Colombo War Memorial
Colombo’s war memorial on Galle Face Green is a slender Lutyens victory column on an undercut base, carved with oak leaves and birds of prey and originally intended to carry a permanent flame, erected in 1923, dismantled during the Second World War as a bombing risk and later re‑erected on a new site with added name tablets.
Description
Lutyens’s war memorial in Colombo, which takes the form of a victory column, deserves to be more widely known. It takes the form of a slender victory column mounted on a typical Lutyens undercut base. Some of the details, such as the oak leaf carving on the shaft and the four birds of prey around the base of the shaft were to appear shortly afterwards in the more well-known Jaipur Column outside the Rashtrapati Bhavan in New Delhi.
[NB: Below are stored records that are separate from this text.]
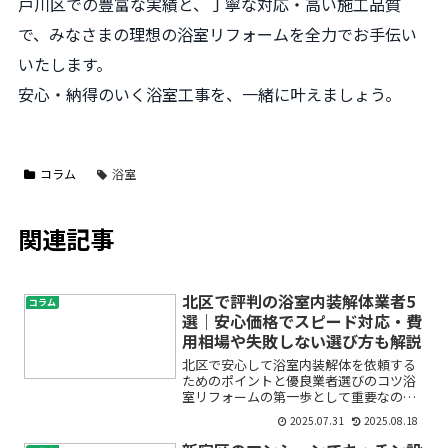
戸川区での豊富な実績と、丁寧な対応・高い施工品質
で、みなさまの理想の浴室リフォームを全力でお手伝い
いたします。
安心・納得のいく浴室工事を、一緒に叶えましょう。
コラム
浴室
関連記事
北区で評判の浴室内装解体業者5
コラム
選｜安心価格でスピード対応・費
用相場や失敗しない選び方も解説
北区で安心して浴室内装解体を依頼する
ためのポイントと優良業者選びのコツ浴
室リフォームの第一歩として重要なのが
「浴室内装解体」です。しかし、いざ解
2025.07.31
2025.08.18
体業者を探そうとすると、費用はどれく
らいかかるの？本当に信頼できる業者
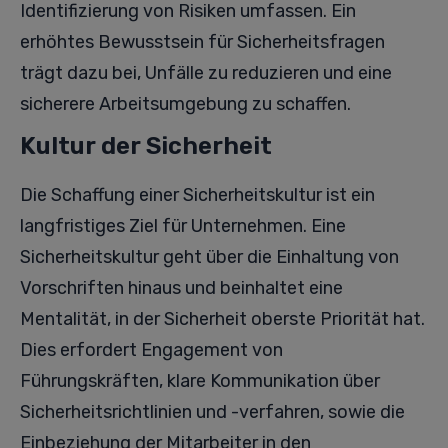
Identifizierung von Risiken umfassen. Ein
erhöhtes Bewusstsein für Sicherheitsfragen
trägt dazu bei, Unfälle zu reduzieren und eine
sicherere Arbeitsumgebung zu schaffen.
Kultur der Sicherheit
Die Schaffung einer Sicherheitskultur ist ein
langfristiges Ziel für Unternehmen. Eine
Sicherheitskultur geht über die Einhaltung von
Vorschriften hinaus und beinhaltet eine
Mentalität, in der Sicherheit oberste Priorität hat.
Dies erfordert Engagement von
Führungskräften, klare Kommunikation über
Sicherheitsrichtlinien und -verfahren, sowie die
Einbeziehung der Mitarbeiter in den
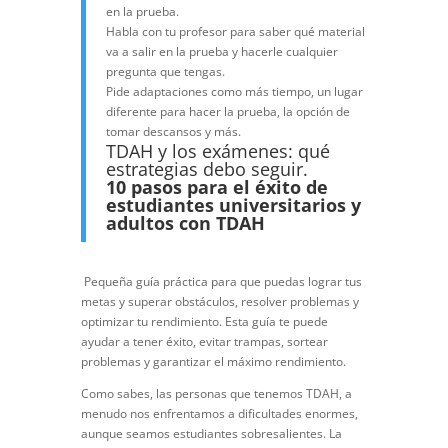
en la prueba.
Habla con tu profesor para saber qué material
va a salir en la prueba y hacerle cualquier
pregunta que tengas.
Pide adaptaciones como más tiempo, un lugar
diferente para hacer la prueba, la opción de
tomar descansos y más.
TDAH y los exámenes: qué
estrategias debo seguir.
10
pasos para el éxito de
estudiantes universitarios y
adultos con TDAH
Pequeña guía práctica para que puedas lograr tus
metas y superar obstáculos, resolver problemas y
optimizar tu rendimiento. Esta guía te puede
ayudar a tener éxito, evitar trampas, sortear
problemas y garantizar el máximo rendimiento.
Como sabes, las personas que tenemos TDAH, a
menudo nos enfrentamos a dificultades enormes,
aunque seamos estudiantes sobresalientes. La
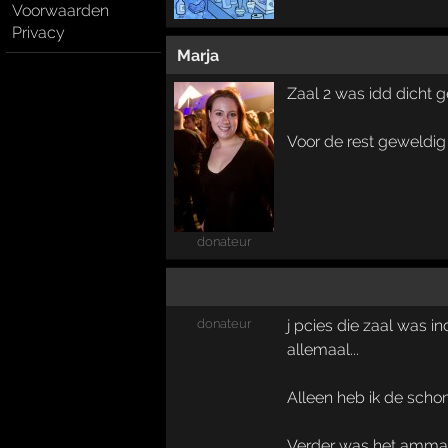
Voorwaarden
Privacy
Marja
Zaal 2 was idd dicht g
Voor de rest geweldig 
donateur
donateur
j pcies die zaal was 
allemaal...
Alleen heb ik de schom
Verder was het ammal 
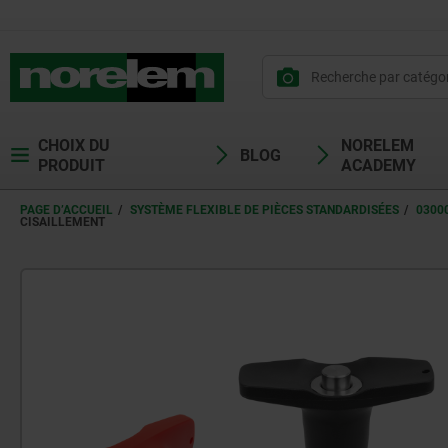
CHOIX DU
NORELEM
BLOG
PRODUIT
ACADEMY
PAGE D’ACCUEIL
SYSTÈME FLEXIBLE DE PIÈCES STANDARDISÉES
0300
CISAILLEMENT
Lutyens had originally intended that the top of the column would be a brazier that would be a “column of smoke by day and of fire by night”. His wife, Lady Emily saw it when she stopped in Colombo in 1925 on her way back from Australia: “It looked like the eye of a needle, and I did not like it very much. I understand that it is meant for a flame but without the light it looks very odd”.
The memorial, located on Galle Face Green, was unveiled by the Governor, Sir William Manning on 23 October 1923. However with the advent of World War Two it was dismantled because it was felt that it would be a bombing target for Japanese aircraft. The memorial was re-erected on a new site and the peristyle incorporating tablets with the names of the later dead (not by Lutyens) was then added.